僕が魚籠を手渡すと、お春ばあさんは、中からひよこを取り出し、ためつすがめつ眺めた。
「こいつは女の子だね」
そう言うと、お春ばあさんは、ひよこを魚籠に戻して、僕に返した。
「このひよこはお返ししようと……」
「前に言っただろ?あんた達にくれてやるって」
「でも、ひよこの育て方なんか、僕達にはわかりません」
「あんた達が孵した雛だ。責任持ってあんた達が育てな」
お春ばあさんが、意地悪そうな笑みを浮かべる。
「雛の育て方、あたしが教えてやってもいいよ。ただし、条件がある。後ろで隠れているそこのボウズ、顔を出しなさい」
和哉が、おずおずと僕の背後から顔を出した。
「これから週に一回でもいいから、鶏小屋の掃除を手伝いに来なさい。

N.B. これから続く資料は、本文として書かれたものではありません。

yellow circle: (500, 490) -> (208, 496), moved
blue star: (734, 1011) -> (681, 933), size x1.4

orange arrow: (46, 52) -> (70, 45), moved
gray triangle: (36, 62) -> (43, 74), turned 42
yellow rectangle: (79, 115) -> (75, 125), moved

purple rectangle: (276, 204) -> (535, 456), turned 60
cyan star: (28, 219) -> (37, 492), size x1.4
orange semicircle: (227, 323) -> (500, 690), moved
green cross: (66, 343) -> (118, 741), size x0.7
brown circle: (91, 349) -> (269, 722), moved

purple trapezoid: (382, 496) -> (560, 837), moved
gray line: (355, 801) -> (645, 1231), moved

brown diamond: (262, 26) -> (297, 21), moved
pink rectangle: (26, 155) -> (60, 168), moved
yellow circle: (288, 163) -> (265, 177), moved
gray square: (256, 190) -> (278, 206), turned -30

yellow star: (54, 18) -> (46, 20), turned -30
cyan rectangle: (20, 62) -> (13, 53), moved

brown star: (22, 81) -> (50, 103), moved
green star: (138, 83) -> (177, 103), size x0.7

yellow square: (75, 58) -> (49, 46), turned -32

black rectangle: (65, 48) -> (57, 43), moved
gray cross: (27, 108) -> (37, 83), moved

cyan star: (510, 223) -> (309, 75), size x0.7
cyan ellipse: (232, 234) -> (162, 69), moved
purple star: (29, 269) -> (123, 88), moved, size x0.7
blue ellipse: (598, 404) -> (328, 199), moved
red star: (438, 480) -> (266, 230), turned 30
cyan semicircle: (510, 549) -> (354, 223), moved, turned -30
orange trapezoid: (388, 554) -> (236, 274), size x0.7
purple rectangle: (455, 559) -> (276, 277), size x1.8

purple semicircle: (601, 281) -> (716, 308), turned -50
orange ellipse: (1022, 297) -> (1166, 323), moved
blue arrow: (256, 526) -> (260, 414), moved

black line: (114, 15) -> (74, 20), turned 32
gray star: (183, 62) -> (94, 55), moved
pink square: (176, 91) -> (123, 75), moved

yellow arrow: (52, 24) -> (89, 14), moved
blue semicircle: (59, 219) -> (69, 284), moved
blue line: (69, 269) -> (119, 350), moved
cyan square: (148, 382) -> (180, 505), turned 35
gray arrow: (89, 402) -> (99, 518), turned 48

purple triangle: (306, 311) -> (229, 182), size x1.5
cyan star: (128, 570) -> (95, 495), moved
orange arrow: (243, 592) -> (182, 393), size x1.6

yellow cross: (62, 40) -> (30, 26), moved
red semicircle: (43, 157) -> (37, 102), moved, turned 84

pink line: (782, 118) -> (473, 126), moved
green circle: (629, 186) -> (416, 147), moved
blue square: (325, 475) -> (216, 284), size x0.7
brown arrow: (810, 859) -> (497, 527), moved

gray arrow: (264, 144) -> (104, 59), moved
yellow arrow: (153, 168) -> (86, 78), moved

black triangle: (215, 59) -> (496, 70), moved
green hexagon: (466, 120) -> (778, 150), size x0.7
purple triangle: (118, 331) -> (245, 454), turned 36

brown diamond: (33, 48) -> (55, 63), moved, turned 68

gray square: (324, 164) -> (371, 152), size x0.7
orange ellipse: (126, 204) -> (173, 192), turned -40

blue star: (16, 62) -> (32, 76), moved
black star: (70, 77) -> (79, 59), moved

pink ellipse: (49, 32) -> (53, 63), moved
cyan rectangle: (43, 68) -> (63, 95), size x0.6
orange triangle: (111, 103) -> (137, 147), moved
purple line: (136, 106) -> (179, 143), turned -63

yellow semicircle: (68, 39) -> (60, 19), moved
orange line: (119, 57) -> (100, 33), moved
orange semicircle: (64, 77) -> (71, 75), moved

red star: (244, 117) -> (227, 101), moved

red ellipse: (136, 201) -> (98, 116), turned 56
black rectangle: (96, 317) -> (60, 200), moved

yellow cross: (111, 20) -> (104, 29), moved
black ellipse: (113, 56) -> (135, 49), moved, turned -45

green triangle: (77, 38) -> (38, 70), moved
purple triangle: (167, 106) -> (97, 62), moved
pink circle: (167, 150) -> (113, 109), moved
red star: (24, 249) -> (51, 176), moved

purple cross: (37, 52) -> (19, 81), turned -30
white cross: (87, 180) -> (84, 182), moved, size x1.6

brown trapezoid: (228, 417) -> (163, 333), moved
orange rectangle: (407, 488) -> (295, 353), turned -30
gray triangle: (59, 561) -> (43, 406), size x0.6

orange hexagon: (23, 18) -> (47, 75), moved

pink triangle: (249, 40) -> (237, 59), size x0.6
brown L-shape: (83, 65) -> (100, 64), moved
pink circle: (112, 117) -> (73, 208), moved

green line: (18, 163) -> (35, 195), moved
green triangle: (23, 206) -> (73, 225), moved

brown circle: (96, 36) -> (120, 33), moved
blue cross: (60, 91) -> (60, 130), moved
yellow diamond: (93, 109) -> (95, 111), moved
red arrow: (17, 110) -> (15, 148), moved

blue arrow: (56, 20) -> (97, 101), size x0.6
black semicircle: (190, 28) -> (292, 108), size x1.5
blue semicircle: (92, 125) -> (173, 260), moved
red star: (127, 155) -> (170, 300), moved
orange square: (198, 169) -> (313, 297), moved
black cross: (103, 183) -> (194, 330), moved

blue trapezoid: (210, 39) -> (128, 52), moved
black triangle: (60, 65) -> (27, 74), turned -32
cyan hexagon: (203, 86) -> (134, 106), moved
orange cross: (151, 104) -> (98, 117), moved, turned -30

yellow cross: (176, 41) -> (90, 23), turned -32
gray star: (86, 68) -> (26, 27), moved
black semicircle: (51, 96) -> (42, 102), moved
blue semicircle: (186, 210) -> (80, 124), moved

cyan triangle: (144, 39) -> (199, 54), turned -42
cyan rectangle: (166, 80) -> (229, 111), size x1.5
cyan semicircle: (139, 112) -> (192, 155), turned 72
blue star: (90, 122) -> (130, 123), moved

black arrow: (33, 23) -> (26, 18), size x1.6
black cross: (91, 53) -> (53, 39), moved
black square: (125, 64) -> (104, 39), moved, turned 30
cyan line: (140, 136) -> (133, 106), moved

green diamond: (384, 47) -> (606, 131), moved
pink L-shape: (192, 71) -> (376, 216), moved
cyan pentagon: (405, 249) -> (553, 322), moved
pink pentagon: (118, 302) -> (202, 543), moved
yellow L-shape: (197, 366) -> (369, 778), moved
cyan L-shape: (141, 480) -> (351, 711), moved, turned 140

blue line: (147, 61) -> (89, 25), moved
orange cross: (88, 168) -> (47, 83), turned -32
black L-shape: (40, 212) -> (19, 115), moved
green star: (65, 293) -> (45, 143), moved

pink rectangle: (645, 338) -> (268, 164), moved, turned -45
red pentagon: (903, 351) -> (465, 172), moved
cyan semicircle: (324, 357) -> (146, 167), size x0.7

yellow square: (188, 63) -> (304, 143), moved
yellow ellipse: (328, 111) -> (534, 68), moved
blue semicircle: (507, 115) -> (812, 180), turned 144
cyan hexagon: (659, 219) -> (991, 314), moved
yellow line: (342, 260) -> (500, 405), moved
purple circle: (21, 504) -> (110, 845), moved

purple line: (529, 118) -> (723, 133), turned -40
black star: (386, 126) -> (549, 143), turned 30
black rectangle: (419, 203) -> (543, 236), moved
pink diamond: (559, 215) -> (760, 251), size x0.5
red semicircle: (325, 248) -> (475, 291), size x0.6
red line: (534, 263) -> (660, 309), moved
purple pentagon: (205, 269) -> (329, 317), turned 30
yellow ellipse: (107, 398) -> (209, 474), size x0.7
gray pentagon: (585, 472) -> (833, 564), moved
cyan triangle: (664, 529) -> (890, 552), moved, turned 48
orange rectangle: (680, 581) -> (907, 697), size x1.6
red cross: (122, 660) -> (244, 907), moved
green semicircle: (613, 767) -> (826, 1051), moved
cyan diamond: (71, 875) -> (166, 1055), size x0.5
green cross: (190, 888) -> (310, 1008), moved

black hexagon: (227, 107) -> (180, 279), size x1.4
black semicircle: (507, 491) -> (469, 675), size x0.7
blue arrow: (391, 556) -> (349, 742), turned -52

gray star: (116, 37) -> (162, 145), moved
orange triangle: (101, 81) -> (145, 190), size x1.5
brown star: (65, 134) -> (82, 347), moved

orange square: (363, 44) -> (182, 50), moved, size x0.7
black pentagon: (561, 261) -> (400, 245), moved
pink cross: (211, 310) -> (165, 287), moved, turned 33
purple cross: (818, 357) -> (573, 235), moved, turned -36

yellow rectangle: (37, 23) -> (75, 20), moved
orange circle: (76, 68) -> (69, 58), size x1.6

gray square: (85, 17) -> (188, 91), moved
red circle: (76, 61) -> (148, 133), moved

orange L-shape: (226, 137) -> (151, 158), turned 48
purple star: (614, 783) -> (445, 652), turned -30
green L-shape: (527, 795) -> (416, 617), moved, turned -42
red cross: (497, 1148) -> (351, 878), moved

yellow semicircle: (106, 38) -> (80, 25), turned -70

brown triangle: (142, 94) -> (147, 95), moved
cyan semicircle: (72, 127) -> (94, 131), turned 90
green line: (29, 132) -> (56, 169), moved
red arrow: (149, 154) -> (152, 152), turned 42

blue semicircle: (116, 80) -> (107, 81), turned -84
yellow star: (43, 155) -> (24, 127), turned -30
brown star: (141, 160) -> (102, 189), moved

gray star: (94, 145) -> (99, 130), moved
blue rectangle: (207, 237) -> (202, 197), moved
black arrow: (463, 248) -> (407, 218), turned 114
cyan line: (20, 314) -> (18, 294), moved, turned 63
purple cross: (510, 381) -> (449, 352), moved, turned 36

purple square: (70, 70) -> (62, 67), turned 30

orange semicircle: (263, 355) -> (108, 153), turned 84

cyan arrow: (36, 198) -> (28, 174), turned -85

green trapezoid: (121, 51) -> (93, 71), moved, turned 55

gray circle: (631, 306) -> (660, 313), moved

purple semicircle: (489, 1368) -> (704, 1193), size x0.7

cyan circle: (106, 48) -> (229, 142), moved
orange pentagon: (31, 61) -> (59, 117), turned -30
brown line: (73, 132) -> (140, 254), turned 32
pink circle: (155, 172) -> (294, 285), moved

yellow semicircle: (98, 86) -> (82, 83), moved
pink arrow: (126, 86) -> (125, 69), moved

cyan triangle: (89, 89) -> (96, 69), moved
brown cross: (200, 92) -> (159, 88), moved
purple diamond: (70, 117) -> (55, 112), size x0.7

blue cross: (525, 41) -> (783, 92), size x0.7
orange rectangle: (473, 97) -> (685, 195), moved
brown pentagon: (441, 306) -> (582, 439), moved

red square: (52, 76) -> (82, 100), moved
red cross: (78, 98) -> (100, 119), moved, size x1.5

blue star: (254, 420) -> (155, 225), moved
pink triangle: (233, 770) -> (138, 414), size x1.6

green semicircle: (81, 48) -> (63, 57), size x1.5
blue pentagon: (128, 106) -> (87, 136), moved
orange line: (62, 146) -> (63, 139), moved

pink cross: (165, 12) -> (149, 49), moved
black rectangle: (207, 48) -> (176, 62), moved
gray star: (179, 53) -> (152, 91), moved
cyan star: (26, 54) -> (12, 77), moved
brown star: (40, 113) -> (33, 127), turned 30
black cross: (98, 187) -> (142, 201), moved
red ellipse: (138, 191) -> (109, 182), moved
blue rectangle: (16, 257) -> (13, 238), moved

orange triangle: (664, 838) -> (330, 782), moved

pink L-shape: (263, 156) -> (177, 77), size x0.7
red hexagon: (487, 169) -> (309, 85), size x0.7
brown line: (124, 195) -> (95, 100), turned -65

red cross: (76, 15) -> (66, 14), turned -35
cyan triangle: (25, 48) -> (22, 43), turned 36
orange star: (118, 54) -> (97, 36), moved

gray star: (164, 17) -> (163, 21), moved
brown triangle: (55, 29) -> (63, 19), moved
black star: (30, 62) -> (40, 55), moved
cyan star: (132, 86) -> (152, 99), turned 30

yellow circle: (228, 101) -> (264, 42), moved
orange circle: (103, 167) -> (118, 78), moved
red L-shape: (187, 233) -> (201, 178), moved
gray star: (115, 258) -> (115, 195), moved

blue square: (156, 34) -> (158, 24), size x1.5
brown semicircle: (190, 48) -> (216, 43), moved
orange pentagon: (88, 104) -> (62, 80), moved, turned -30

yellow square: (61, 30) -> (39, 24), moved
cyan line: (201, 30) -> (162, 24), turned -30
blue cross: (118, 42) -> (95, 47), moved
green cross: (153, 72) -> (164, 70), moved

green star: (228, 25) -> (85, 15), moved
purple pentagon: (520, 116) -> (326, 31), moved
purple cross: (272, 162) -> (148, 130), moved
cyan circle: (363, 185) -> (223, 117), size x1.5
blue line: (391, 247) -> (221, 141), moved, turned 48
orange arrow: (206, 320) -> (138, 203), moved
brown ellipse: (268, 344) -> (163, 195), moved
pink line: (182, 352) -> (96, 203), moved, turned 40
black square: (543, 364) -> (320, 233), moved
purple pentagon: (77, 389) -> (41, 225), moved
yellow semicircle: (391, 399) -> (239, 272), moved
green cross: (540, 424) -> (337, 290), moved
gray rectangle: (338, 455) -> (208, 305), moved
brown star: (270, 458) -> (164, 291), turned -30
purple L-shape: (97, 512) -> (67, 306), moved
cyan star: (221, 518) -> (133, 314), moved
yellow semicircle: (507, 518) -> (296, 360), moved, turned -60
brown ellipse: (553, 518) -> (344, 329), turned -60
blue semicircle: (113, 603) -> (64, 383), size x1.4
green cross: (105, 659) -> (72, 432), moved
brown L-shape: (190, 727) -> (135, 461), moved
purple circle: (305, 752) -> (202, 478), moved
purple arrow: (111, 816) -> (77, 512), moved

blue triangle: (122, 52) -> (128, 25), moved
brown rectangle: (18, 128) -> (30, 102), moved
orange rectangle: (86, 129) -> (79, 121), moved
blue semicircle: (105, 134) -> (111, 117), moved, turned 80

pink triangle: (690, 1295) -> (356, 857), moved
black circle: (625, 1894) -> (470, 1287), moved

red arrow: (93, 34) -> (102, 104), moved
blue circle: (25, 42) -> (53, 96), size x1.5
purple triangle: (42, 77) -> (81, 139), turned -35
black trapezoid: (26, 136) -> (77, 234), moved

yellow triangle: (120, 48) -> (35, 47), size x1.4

簡単な仕事だからあんたにも出来るはずだ」
和哉は黙って頷いた。
お春ばあさんは、小一時間かけて飼育の基本を僕達に教えてくれた。
帰りがけ、お春ばあさんは、僕に向かって言った。
「あんた、僥倖って言葉、知ってるかい?」
「ぎょうこう?」
「メリケンの言葉で言えば、ラッキーさ。思いもよらぬ幸せって事。だけどね、幸せは天から降ってくるもんじゃない。日々のちょっとした行いの賜物なんだ。これからも弟を可愛がってやんな」
そう言うと、お春ばあさんは奥に引っ込んでいった。
帰り道、和哉はずっと魚籠の中を覗いていた。ひよこが可愛いくて仕方ないらしい。
僕はといえば、これからの事を考えていた。成鳥になったひよこは、いくらでも卵を産んでくれるだろう。しばらくしたら、お春ばあさんから雄鶏を借りて、つがわせてもいい。
和哉の声に僕は我に返った。
「ねえねえ、この子に名前つけたいんだけど。ピヨピヨ鳴くから、ピヨ子にしようよ」
「けど、一ヶ月もしたら、コケコッコって鳴くようになるんだぜ」
「いいの。そう決めたんだから、ピヨ子!」
こういう時の和哉は本当に強情だ。
「わかったよ、それでいい」
同意するかのように、魚籠の中でピヨ子がピヨピヨと鳴いた。
ふと、見上げると蒼天にいわし雲がかかっていた。もう秋が近くまで来ているようだ。
季節は巡る。これから僕達は様々な困難に直面するかも知れない。だけど信じたい。ちょっとした奇跡を、僕達はこれからも巻き起こし続けるって事を。